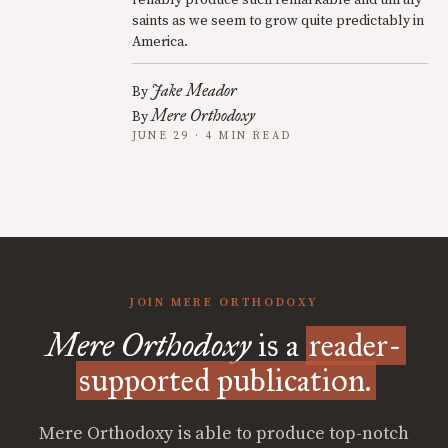
reliably produce such remarkable and unruly
saints as we seem to grow quite predictably in
America.
Jake Meador
By
Mere Orthodoxy
By
JUNE 29 · 4 MIN READ
JOIN MERE ORTHODOXY
Mere Orthodoxy
is a
reader-
supported publication.
Mere Orthodoxy is able to produce top-notch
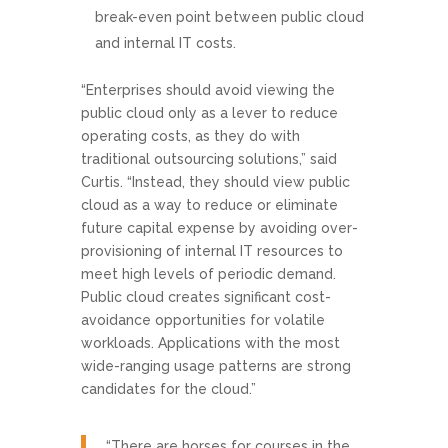
break-even point between public cloud
and internal IT costs.
“Enterprises should avoid viewing the
public cloud only as a lever to reduce
operating costs, as they do with
traditional outsourcing solutions,” said
Curtis. “Instead, they should view public
cloud as a way to reduce or eliminate
future capital expense by avoiding over-
provisioning of internal IT resources to
meet high levels of periodic demand.
Public cloud creates significant cost-
avoidance opportunities for volatile
workloads. Applications with the most
wide-ranging usage patterns are strong
candidates for the cloud.”
“There are horses for courses in the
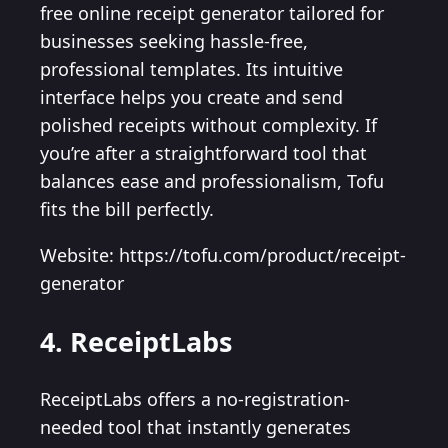
free online receipt generator tailored for
businesses seeking hassle-free,
professional templates. Its intuitive
interface helps you create and send
polished receipts without complexity. If
you’re after a straightforward tool that
balances ease and professionalism, Tofu
fits the bill perfectly.
Website: https://tofu.com/product/receipt-
generator
4. ReceiptLabs
ReceiptLabs offers a no-registration-
needed tool that instantly generates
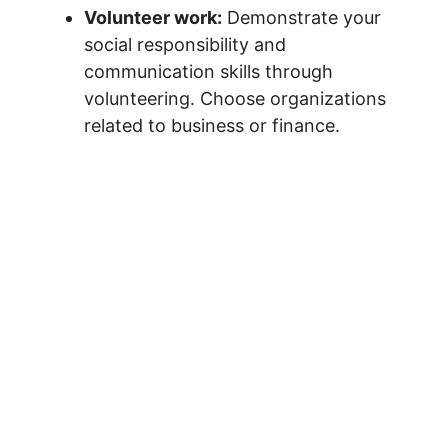
Volunteer work:
Demonstrate your
social responsibility and
communication skills through
volunteering. Choose organizations
related to business or finance.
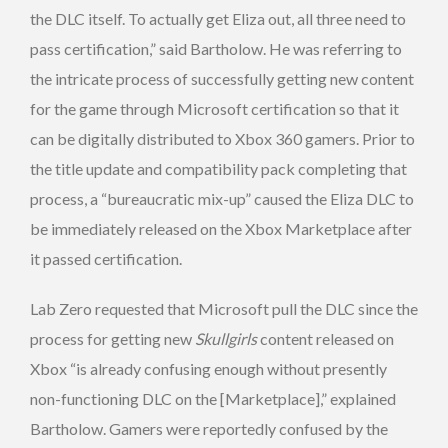
the DLC itself. To actually get Eliza out, all three need to
pass certification,” said Bartholow. He was referring to
the intricate process of successfully getting new content
for the game through Microsoft certification so that it
can be digitally distributed to Xbox 360 gamers. Prior to
the title update and compatibility pack completing that
process, a “bureaucratic mix-up” caused the Eliza DLC to
be immediately released on the Xbox Marketplace after
it passed certification.
Lab Zero requested that Microsoft pull the DLC since the
process for getting new
Skullgirls
content released on
Xbox “is already confusing enough without presently
non-functioning DLC on the [Marketplace],” explained
Bartholow. Gamers were reportedly confused by the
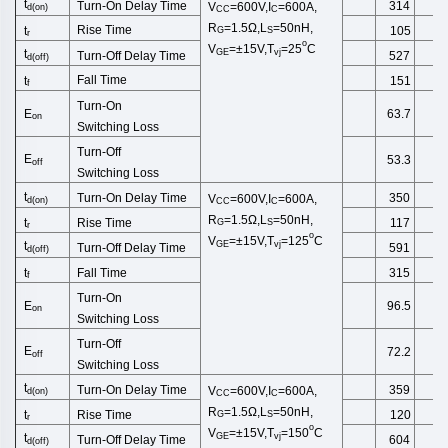
t
Turn-On Delay Time
314
V
=600V,I
=600A,
d
(
on
)
CC
C
R
=1.5Ω,
L
=50
nH
,
Rise Time
t
105
G
S
r
o
V
=±15V,T
=25
C
GE
vj
t
Turn-Off
Delay Time
527
d(off)
Fall Time
t
151
f
Turn-On
E
63.7
on
Switching
Loss
Turn-Off
E
53.3
off
Switching
Loss
t
Turn-On Delay Time
350
V
=600V,I
=600A,
d
(
on
)
CC
C
R
=1.5Ω,
L
=50
nH
,
Rise Time
t
117
G
S
r
o
V
=±15V,T
=125
C
GE
vj
t
Turn-Off
Delay Time
591
d(off)
Fall Time
t
315
f
Turn-On
E
96.5
on
Switching
Loss
Turn-Off
E
72.2
off
Switching
Loss
t
Turn-On Delay Time
359
V
=600V,I
=600A,
d
(
on
)
CC
C
R
=1.5Ω,
L
=50
nH
,
Rise Time
t
120
G
S
r
o
V
=±15V,T
=150
C
GE
vj
t
Turn-Off
Delay Time
604
d(off)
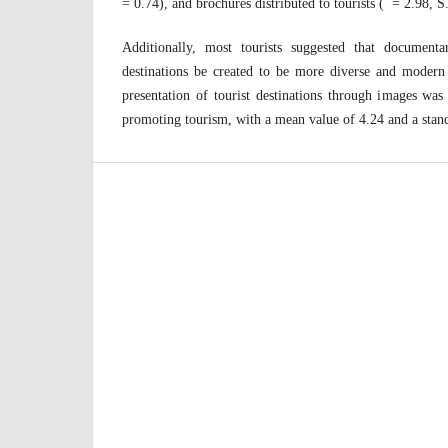
= 0.74), and brochures distributed to tourists ( = 2.98, S
Additionally, most tourists suggested that documenta
destinations be created to be more diverse and moder
presentation of tourist destinations through images was
promoting tourism, with a mean value of 4.24 and a stand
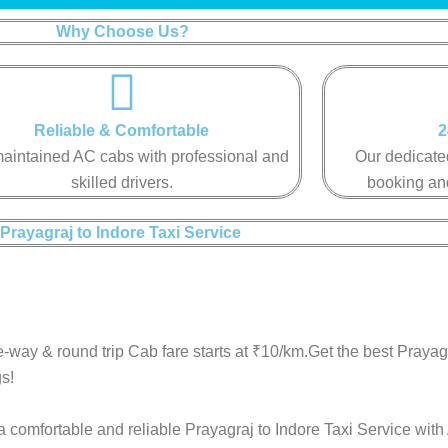
Why Choose Us?
Reliable & Comfortable​​
2
aintained AC cabs with professional and
Our dedicated
skilled drivers.​​
booking and
Prayagraj to Indore Taxi Service ​
-way & round trip Cab fare starts at ₹10/km.Get the best Prayag
s!
a comfortable and reliable Prayagraj to Indore Taxi Service with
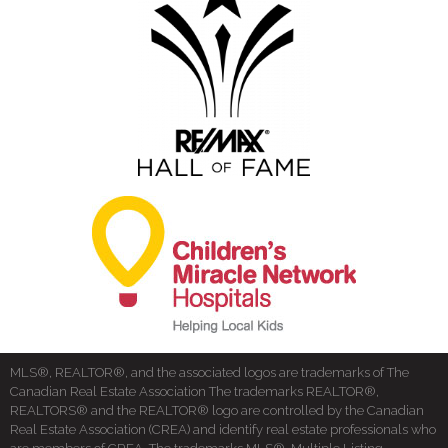
MLS®, REALTOR®, and the associated logos are trademarks of The
Canadian Real Estate Association The trademarks REALTOR®,
REALTORS® and the REALTOR® logo are controlled by the Canadian
Real Estate Association (CREA) and identify real estate professionals who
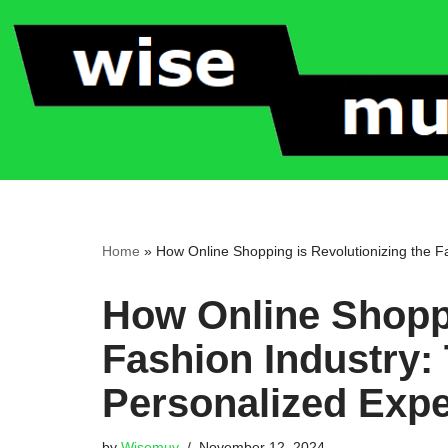
Skip
to
content
Home
»
How Online Shopping is Revolutionizing the F
How Online Shoppi
Fashion Industry:
Personalized Exp
by
Wisemuv
November 12, 2024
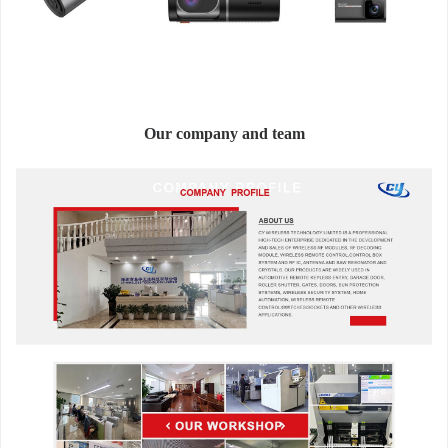
Our company and team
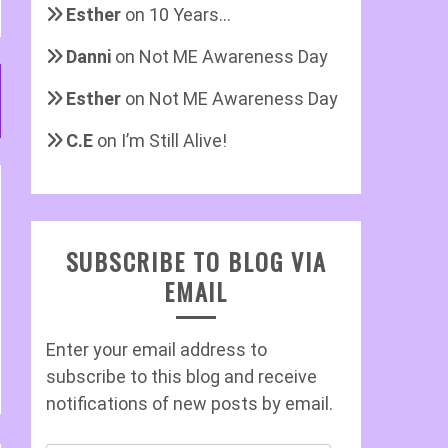
Esther
on
10 Years…
Danni
on
Not ME Awareness Day
Esther
on
Not ME Awareness Day
C.E
on
I’m Still Alive!
SUBSCRIBE TO BLOG VIA
EMAIL
Enter your email address to
subscribe to this blog and receive
notifications of new posts by email.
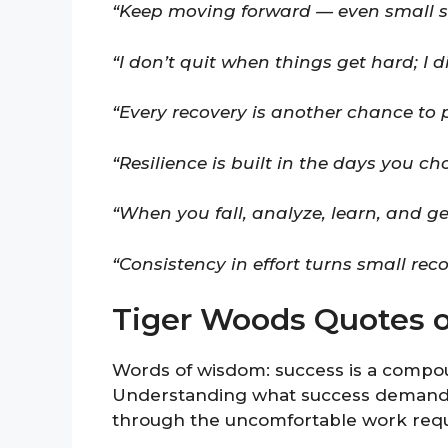
“Keep moving forward — even small s
“I don’t quit when things get hard; I d
“Every recovery is another chance to
“Resilience is built in the days you c
“When you fall, analyze, learn, and g
“Consistency in effort turns small rec
Tiger Woods Quotes 
Words of wisdom: success is a compound
Understanding what success demands 
through the uncomfortable work requ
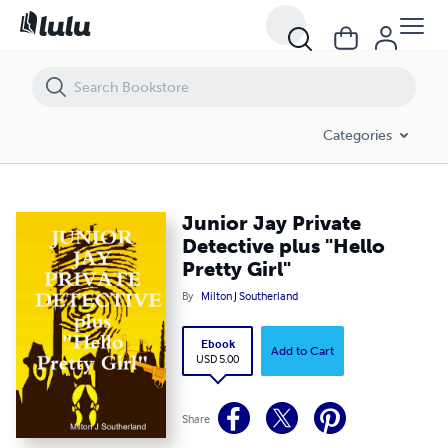
Junior Jay Private Detective plus "Hello Pretty Girl"
Categories
Junior Jay Private
Detective plus "Hello
Pretty Girl"
By
Milton J Southerland
Ebook
Add to Cart
USD 5.00
Share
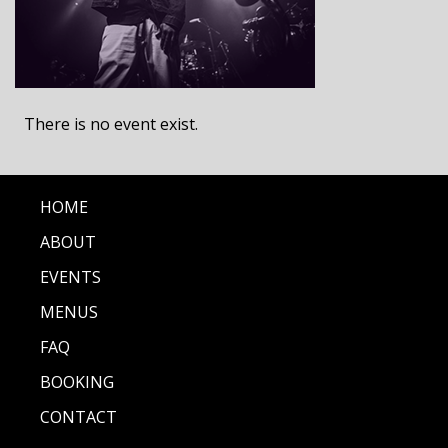
There is no event exist.
HOME
ABOUT
EVENTS
MENUS
FAQ
BOOKING
CONTACT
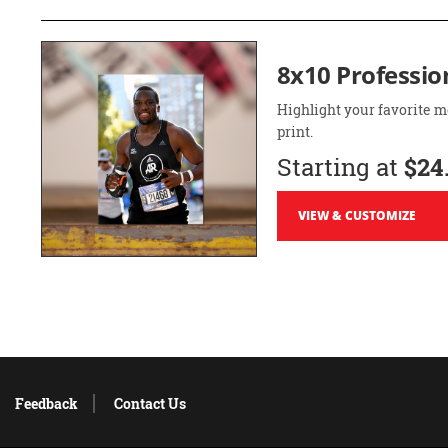
8x10 Professio
Highlight your favorite m
print.
Starting at
$24
VIEW & CUSTOMIZE
Feedback
Contact Us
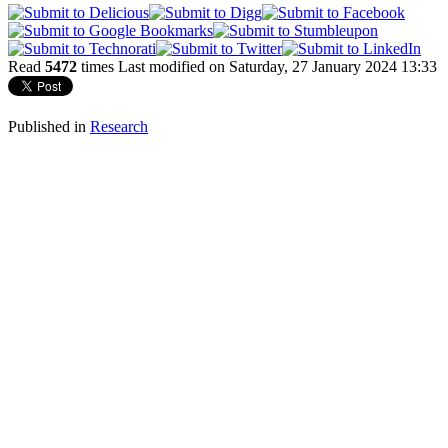
Read
5472
times
Last modified on Saturday, 27 January 2024 13:33
Published in
Research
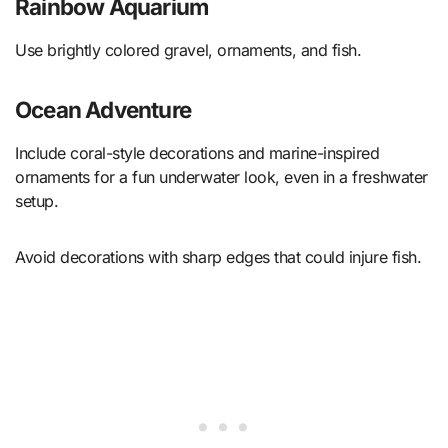
Rainbow Aquarium
Use brightly colored gravel, ornaments, and fish.
Ocean Adventure
Include coral-style decorations and marine-inspired
ornaments for a fun underwater look, even in a freshwater
setup.
Avoid decorations with sharp edges that could injure fish.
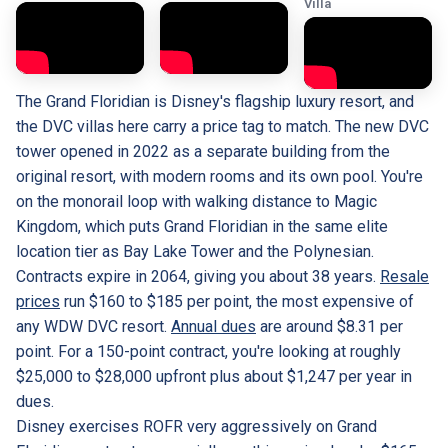
Villa
The Grand Floridian is Disney's flagship luxury resort, and
the DVC villas here carry a price tag to match. The new DVC
tower opened in 2022 as a separate building from the
original resort, with modern rooms and its own pool. You're
on the monorail loop with walking distance to Magic
Kingdom, which puts Grand Floridian in the same elite
location tier as Bay Lake Tower and the Polynesian.
Contracts expire in 2064, giving you about 38 years.
Resale
prices
run $160 to $185 per point, the most expensive of
any WDW DVC resort.
Annual dues
are around $8.31 per
point. For a 150-point contract, you're looking at roughly
$25,000 to $28,000 upfront plus about $1,247 per year in
dues.
Disney exercises ROFR very aggressively on Grand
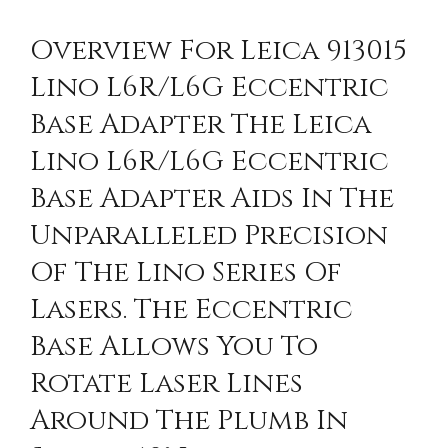
Overview For Leica 913015
Lino L6R/L6G Eccentric
Base Adapter The Leica
Lino L6R/L6G Eccentric
Base Adapter Aids In The
Unparalleled Precision
Of The Lino Series Of
Lasers. The Eccentric
Base Allows You To
Rotate Laser Lines
Around The Plumb In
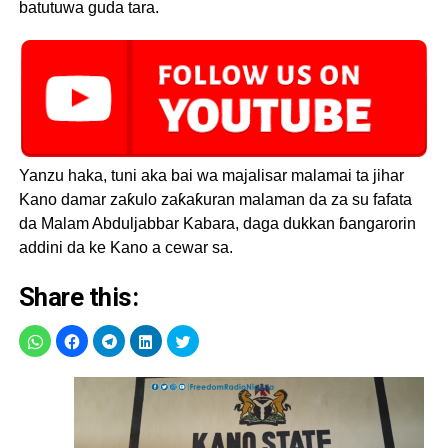
batutuwa guda tara.
Yanzu haka, tuni aka bai wa majalisar malamai ta jihar
Kano damar zaƙulo zaƙaƙuran malaman da za su fafata
da Malam Abduljabbar Kabara, daga dukkan ɓangarorin
addini da ke Kano a cewar sa.
Share this:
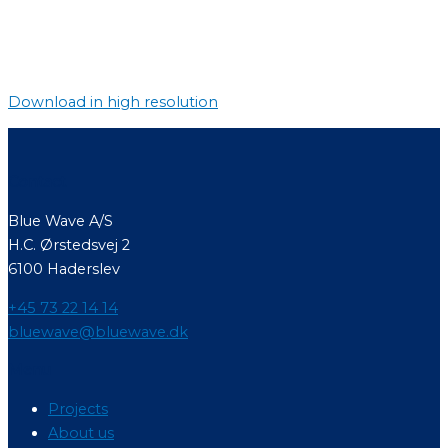
Download in high resolution
Contact
Blue Wave A/S
H.C. Ørstedsvej 2
6100 Haderslev
+45 73 22 14 14
bluewave@bluewave.dk
Menu
Projects
About us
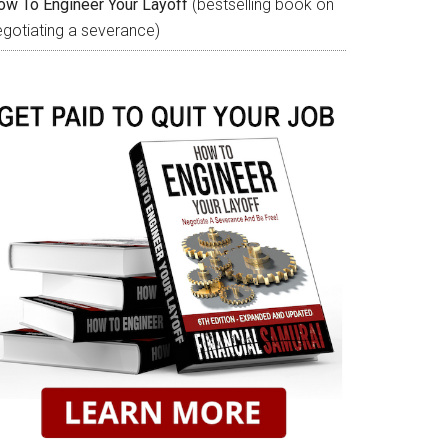
ow To Engineer Your Layoff
(bestselling book on
egotiating a severance)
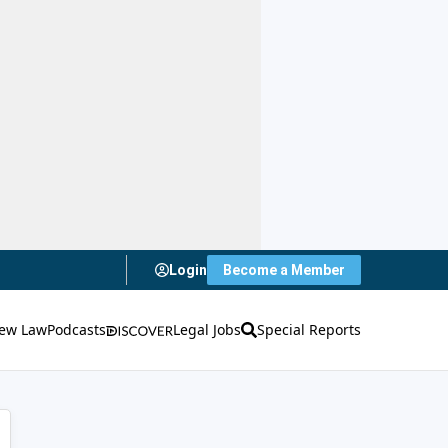
Login
Become a Member
ew Law
Podcasts
Legal Jobs
Special Reports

::::

- Work to be completed
Exactly reproduce the lines that run from the first line of the listing above to the line containing "operating costs, as they do with", including both; omit the pictures.

- Solution to this exercise
reliably produce such remarkable and unruly
saints as we seem to grow quite predictably in
America.
Jake Meador
By
Mere Orthodoxy
By
JUNE 29 · 4 MIN READ
JOIN MERE ORTHODOXY
Mere Orthodoxy
is a
reader-
supported publication.
Mere Orthodoxy is able to produce top-notch
break-even point between public cloud
and internal IT costs.
“Enterprises should avoid viewing the
public cloud only as a lever to reduce
operating costs, as they do with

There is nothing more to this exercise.